[DATA SECTION]:
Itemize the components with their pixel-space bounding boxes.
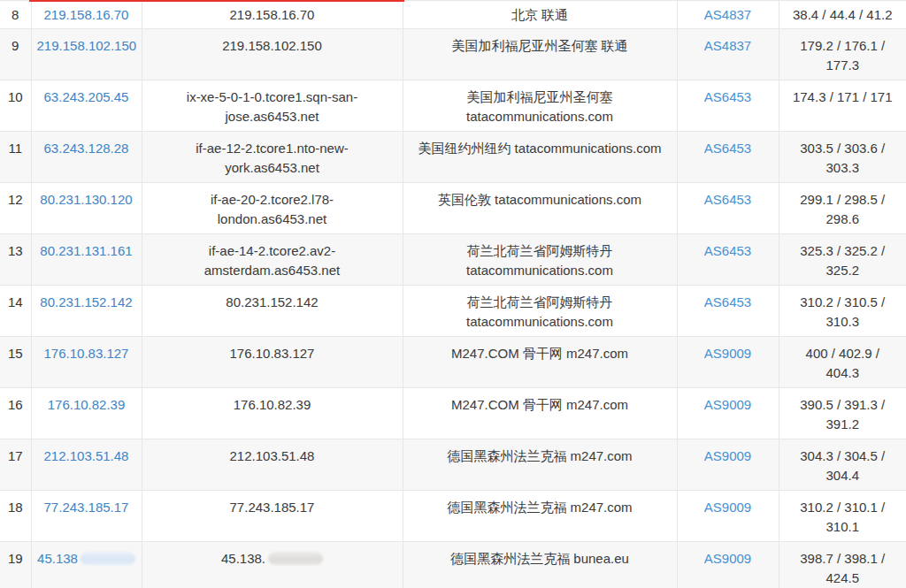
location-cell: 德国黑森州法兰克福 m247.com [403,491,677,542]
ip-link[interactable]: 63.243.128.28 [44,141,129,156]
ip-link[interactable]: 80.231.152.142 [40,294,132,309]
latency-cell: 398.7 / 398.1 / 424.5 [779,542,906,588]
location-cell: 美国加利福尼亚州圣何塞 联通 [403,29,677,80]
ip-cell: 80.231.152.142 [31,286,142,337]
location-cell: 荷兰北荷兰省阿姆斯特丹 tatacommunications.com [403,234,677,286]
table-row: 14 80.231.152.142 80.231.152.142 荷兰北荷兰省阿… [0,286,906,337]
ip-link[interactable]: 80.231.130.120 [40,192,132,207]
redacted-hostname-blur [268,552,323,565]
location-cell: 美国加利福尼亚州圣何塞 tatacommunications.com [403,80,677,132]
latency-cell: 303.5 / 303.6 / 303.3 [779,132,906,183]
table-row: 13 80.231.131.161 if-ae-14-2.tcore2.av2-… [0,234,906,286]
location-cell: 英国伦敦 tatacommunications.com [403,183,677,234]
asn-link[interactable]: AS9009 [704,500,751,515]
asn-cell: AS9009 [677,542,779,588]
ip-link[interactable]: 176.10.83.127 [44,346,129,361]
ip-link[interactable]: 219.158.16.70 [44,7,129,22]
hostname-cell: 77.243.185.17 [142,491,403,542]
asn-cell: AS6453 [677,183,779,234]
ip-cell: 63.243.128.28 [31,132,142,183]
latency-cell: 390.5 / 391.3 / 391.2 [779,388,906,439]
latency-cell: 310.2 / 310.5 / 310.3 [779,286,906,337]
hostname-cell: if-ae-14-2.tcore2.av2- amsterdam.as6453.… [142,234,403,286]
asn-cell: AS6453 [677,132,779,183]
ip-cell: 176.10.83.127 [31,337,142,388]
ip-link[interactable]: 219.158.102.150 [37,38,137,53]
asn-link[interactable]: AS4837 [704,38,751,53]
location-cell: 美国纽约州纽约 tatacommunications.com [403,132,677,183]
asn-link[interactable]: AS6453 [704,243,751,258]
ip-cell: 176.10.82.39 [31,388,142,439]
table-row: 19 45.138 45.138. 德国黑森州法兰克福 bunea.eu AS9… [0,542,906,588]
asn-link[interactable]: AS9009 [704,448,751,463]
traceroute-results-view: 8 219.158.16.70 219.158.16.70 北京 联通 AS48… [0,0,906,588]
latency-cell: 304.3 / 304.5 / 304.4 [779,439,906,491]
hop-number: 15 [0,337,31,388]
hop-number: 10 [0,80,31,132]
ip-cell: 80.231.131.161 [31,234,142,286]
table-row: 16 176.10.82.39 176.10.82.39 M247.COM 骨干… [0,388,906,439]
ip-link[interactable]: 63.243.205.45 [44,89,129,104]
asn-cell: AS9009 [677,491,779,542]
location-cell: M247.COM 骨干网 m247.com [403,337,677,388]
ip-link[interactable]: 176.10.82.39 [48,397,126,412]
hop-number: 12 [0,183,31,234]
ip-cell: 77.243.185.17 [31,491,142,542]
asn-link[interactable]: AS6453 [704,192,751,207]
location-cell: 德国黑森州法兰克福 m247.com [403,439,677,491]
location-cell: 北京 联通 [403,1,677,29]
asn-link[interactable]: AS9009 [704,346,751,361]
hop-number: 17 [0,439,31,491]
red-highlight-line [29,0,404,2]
hostname-cell: 45.138. [142,542,403,588]
table-row: 11 63.243.128.28 if-ae-12-2.tcore1.nto-n… [0,132,906,183]
asn-cell: AS6453 [677,286,779,337]
ip-link[interactable]: 212.103.51.48 [44,448,129,463]
asn-link[interactable]: AS4837 [704,7,751,22]
asn-link[interactable]: AS6453 [704,294,751,309]
hostname-cell: 219.158.102.150 [142,29,403,80]
asn-cell: AS6453 [677,80,779,132]
asn-link[interactable]: AS9009 [704,551,751,566]
latency-cell: 400 / 402.9 / 404.3 [779,337,906,388]
ip-cell: 80.231.130.120 [31,183,142,234]
latency-cell: 38.4 / 44.4 / 41.2 [779,1,906,29]
table-row: 10 63.243.205.45 ix-xe-5-0-1-0.tcore1.sq… [0,80,906,132]
ip-cell: 63.243.205.45 [31,80,142,132]
table-row: 8 219.158.16.70 219.158.16.70 北京 联通 AS48… [0,1,906,29]
hop-number: 8 [0,1,31,29]
asn-cell: AS9009 [677,439,779,491]
hop-number: 11 [0,132,31,183]
hop-number: 16 [0,388,31,439]
table-row: 17 212.103.51.48 212.103.51.48 德国黑森州法兰克福… [0,439,906,491]
redacted-ip-blur [81,552,135,565]
hop-number: 18 [0,491,31,542]
hop-number: 19 [0,542,31,588]
ip-link[interactable]: 45.138 [37,551,78,566]
hostname-cell: ix-xe-5-0-1-0.tcore1.sqn-san- jose.as645… [142,80,403,132]
asn-cell: AS6453 [677,234,779,286]
ip-link[interactable]: 77.243.185.17 [44,500,129,515]
asn-link[interactable]: AS6453 [704,89,751,104]
latency-cell: 310.2 / 310.1 / 310.1 [779,491,906,542]
hostname-cell: 176.10.83.127 [142,337,403,388]
latency-cell: 299.1 / 298.5 / 298.6 [779,183,906,234]
latency-cell: 174.3 / 171 / 171 [779,80,906,132]
latency-cell: 325.3 / 325.2 / 325.2 [779,234,906,286]
hop-number: 9 [0,29,31,80]
ip-link[interactable]: 80.231.131.161 [40,243,132,258]
asn-cell: AS4837 [677,29,779,80]
hostname-cell: 176.10.82.39 [142,388,403,439]
hop-number: 13 [0,234,31,286]
ip-cell: 219.158.102.150 [31,29,142,80]
asn-link[interactable]: AS6453 [704,141,751,156]
ip-cell: 45.138 [31,542,142,588]
traceroute-table: 8 219.158.16.70 219.158.16.70 北京 联通 AS48… [0,0,906,588]
table-row: 9 219.158.102.150 219.158.102.150 美国加利福尼… [0,29,906,80]
asn-link[interactable]: AS9009 [704,397,751,412]
hostname-cell: if-ae-20-2.tcore2.l78- london.as6453.net [142,183,403,234]
asn-cell: AS9009 [677,388,779,439]
location-cell: 荷兰北荷兰省阿姆斯特丹 tatacommunications.com [403,286,677,337]
ip-cell: 212.103.51.48 [31,439,142,491]
hostname-cell: 212.103.51.48 [142,439,403,491]
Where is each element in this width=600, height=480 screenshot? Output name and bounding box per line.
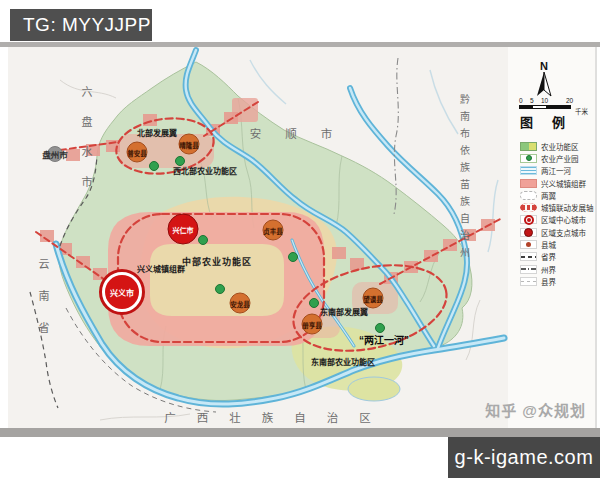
- legend-item-agri-zone: 农业功能区: [520, 140, 598, 152]
- county-puan: 普安县: [127, 142, 148, 163]
- scale-tick: 5: [530, 97, 534, 104]
- label-north-wing: 北部发展翼: [137, 127, 177, 138]
- label-se-wing: 东南部发展翼: [320, 306, 368, 317]
- legend-label: 农业功能区: [541, 141, 579, 152]
- county-qinglong: 晴隆县: [179, 134, 200, 155]
- scale-bar: 0 5 10 20 千米: [519, 97, 597, 109]
- prefecture-border-swatch: [520, 265, 537, 274]
- legend-item-cluster: 兴义城镇组群: [520, 177, 598, 189]
- axis-swatch: [520, 203, 537, 212]
- label-guangxi: 广西壮族自治区: [164, 409, 392, 425]
- legend-label: 区域中心城市: [541, 214, 586, 225]
- agri-park-dot: [149, 161, 159, 171]
- legend-label: 两江一河: [541, 165, 571, 176]
- compass-north-label: N: [531, 60, 557, 72]
- pivot-city-swatch: [520, 228, 537, 237]
- legend-label: 城镇联动发展轴: [541, 202, 594, 213]
- agri-zone-swatch: [520, 142, 537, 151]
- legend-item-wings: 两翼: [520, 189, 598, 201]
- legend-label: 两翼: [541, 190, 556, 201]
- legend-item-pivot-city: 区域支点城市: [520, 226, 598, 238]
- legend-label: 省界: [541, 251, 556, 262]
- county-seat-swatch: [520, 240, 537, 249]
- label-liupanshui: 六盘水市: [78, 86, 94, 206]
- label-xingyi-cluster: 兴义城镇组群: [137, 263, 185, 274]
- scale-tick: 0: [519, 97, 523, 104]
- label-qiannan: 黔南布依族苗族自治州: [457, 94, 472, 264]
- legend-label: 县城: [541, 239, 556, 250]
- planning-map-page: { "header": { "tag_label": "TG: MYYJJPP"…: [0, 0, 600, 480]
- label-two-rivers: “两江一河”: [359, 332, 409, 347]
- label-yunnan: 云南省: [35, 258, 51, 354]
- label-nw-agri: 西北部农业功能区: [173, 165, 237, 176]
- city-panzhou: 盘州市: [47, 146, 63, 162]
- agri-park-dot: [288, 252, 298, 262]
- legend-item-agri-park: 农业产业园: [520, 152, 598, 164]
- legend-item-county-border: 县界: [520, 275, 598, 287]
- city-xingren: 兴仁市: [168, 214, 199, 245]
- center-city-swatch: [520, 215, 537, 224]
- scale-tick: 10: [541, 97, 548, 104]
- legend-label: 区域支点城市: [541, 227, 586, 238]
- legend-item-county-seat: 县城: [520, 238, 598, 250]
- legend-item-rivers: 两江一河: [520, 165, 598, 177]
- legend-item-province-border: 省界: [520, 251, 598, 263]
- site-link-banner[interactable]: g-k-igame.com: [448, 437, 600, 478]
- compass: N: [531, 60, 557, 102]
- city-xingyi-label: 兴义市: [105, 275, 139, 309]
- agri-park-swatch: [520, 154, 537, 163]
- agri-park-dot: [309, 298, 319, 308]
- scale-bar-graphic: [519, 105, 571, 109]
- scale-tick: 20: [566, 97, 573, 104]
- city-xingyi: 兴义市: [99, 269, 145, 315]
- tg-tag-banner: TG: MYYJJPP: [10, 9, 152, 41]
- legend-label: 农业产业园: [541, 153, 579, 164]
- county-zhenfeng: 贞丰县: [263, 220, 284, 241]
- legend-item-center-city: 区域中心城市: [520, 214, 598, 226]
- city-panzhou-label: 盘州市: [42, 148, 68, 160]
- legend-panel: 图例 农业功能区 农业产业园 两江一河 兴义城镇组群 两翼 城镇联动发展轴 区域…: [520, 112, 598, 288]
- county-border-swatch: [520, 277, 537, 286]
- legend-label: 兴义城镇组群: [541, 178, 586, 189]
- agri-park-dot: [215, 284, 225, 294]
- north-arrow-icon: [536, 72, 552, 98]
- province-border-swatch: [520, 252, 537, 261]
- county-ceheng: 册亨县: [302, 314, 323, 335]
- legend-label: 州界: [541, 264, 556, 275]
- label-anshun: 安顺市: [250, 125, 357, 141]
- legend-item-axis: 城镇联动发展轴: [520, 201, 598, 213]
- cluster-swatch: [520, 179, 537, 188]
- zhihu-watermark: 知乎 @众规划: [485, 399, 586, 420]
- wings-swatch: [520, 191, 537, 200]
- legend-item-prefecture-border: 州界: [520, 263, 598, 275]
- rivers-swatch: [520, 166, 537, 175]
- label-se-agri: 东南部农业功能区: [311, 356, 375, 367]
- county-anlong: 安龙县: [230, 293, 251, 314]
- agri-park-dot: [198, 235, 208, 245]
- label-central-agri: 中部农业功能区: [182, 255, 252, 268]
- legend-label: 县界: [541, 276, 556, 287]
- legend-title: 图例: [520, 112, 598, 131]
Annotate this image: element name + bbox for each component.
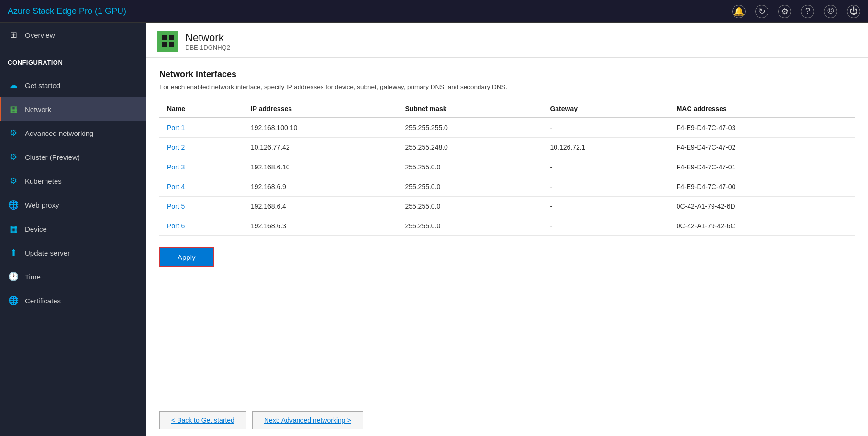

[WHAT THIS TASK INVOLVES]:
Each line of the data that holds "两江一河" should be reported.

[RESULT FOR THIS EXERCISE]:
- legend-label: 两江一河: [541, 165, 571, 176]
- label-two-rivers: “两江一河”: [359, 332, 409, 347]
- legend-item-rivers: 两江一河: [520, 165, 598, 177]
- legend-panel: 图例 农业功能区 农业产业园 两江一河 兴义城镇组群 两翼 城镇联动发展轴 区域…: [520, 112, 598, 288]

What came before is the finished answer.